Banking has been and always will be a cyclical business. Banks have enjoyed a strong period of growth in the past seven years, primarily by generating strong loan volumes and gaining scale through M&A. But slowing loan growth, rising funding costs and a potential softening of the economy could mean the road won’t be as easy to navigate in the years ahead.

It’s during times like these in industry cycles that bank executives need to double-down their efforts on performance management improvement and cost containment to drive earnings growth.

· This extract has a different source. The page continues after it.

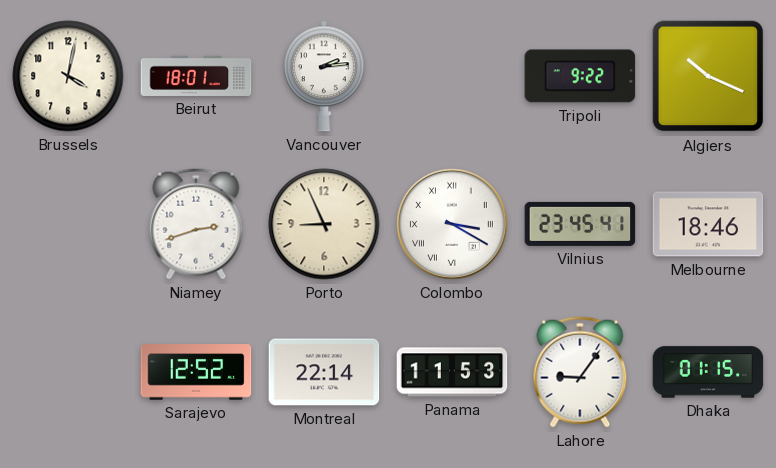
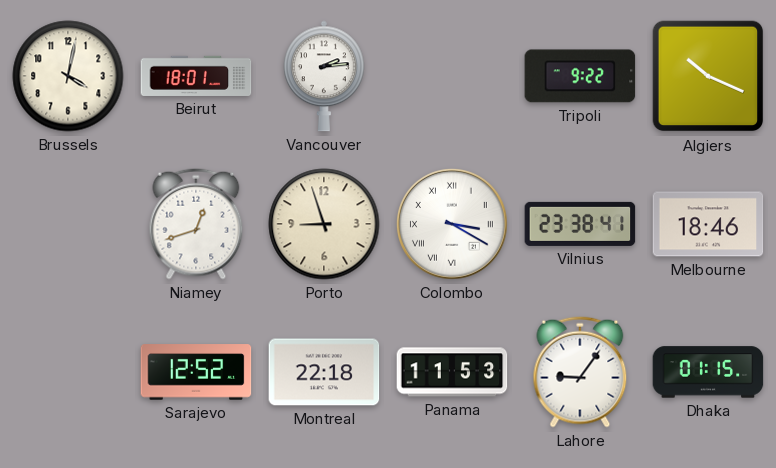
Niamey: 2:42 -> 12:42
Porto: 8:56 -> 8:57
Vilnius: 23:45 -> 23:38
Montreal: 22:14 -> 22:18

To that end, Bank Director and Cornerstone Advisors have teamed up to bring you the Performance Benchmarking Symposium, an exclusive, invitation-only educational workshop for bank CEOs, CFOs and their senior management who are focused on developing a long-term framework to consistently measure their bank’s performance against key performance standards. During the Symposium, participants learn how to use a balanced set of department key performance indicators (KPIs) focused on both value and cost that support earnings growth in tougher times and free up resources for continued strategic investments that will transform your bank in the future.

Cornerstone has found that roughly $1 million of performance improvement opportunities can be identified per $1 billion in assets through an internal benchmarking discipline. Surprisingly, this disciplined approach is used by fewer than one in five mid-size and regional banks today.

Knowing how your bank performs and measures up against peers provides a critical advantage in a bank’s long-term success planning and arms you with valuable data that helps make measurable improvements across the bank.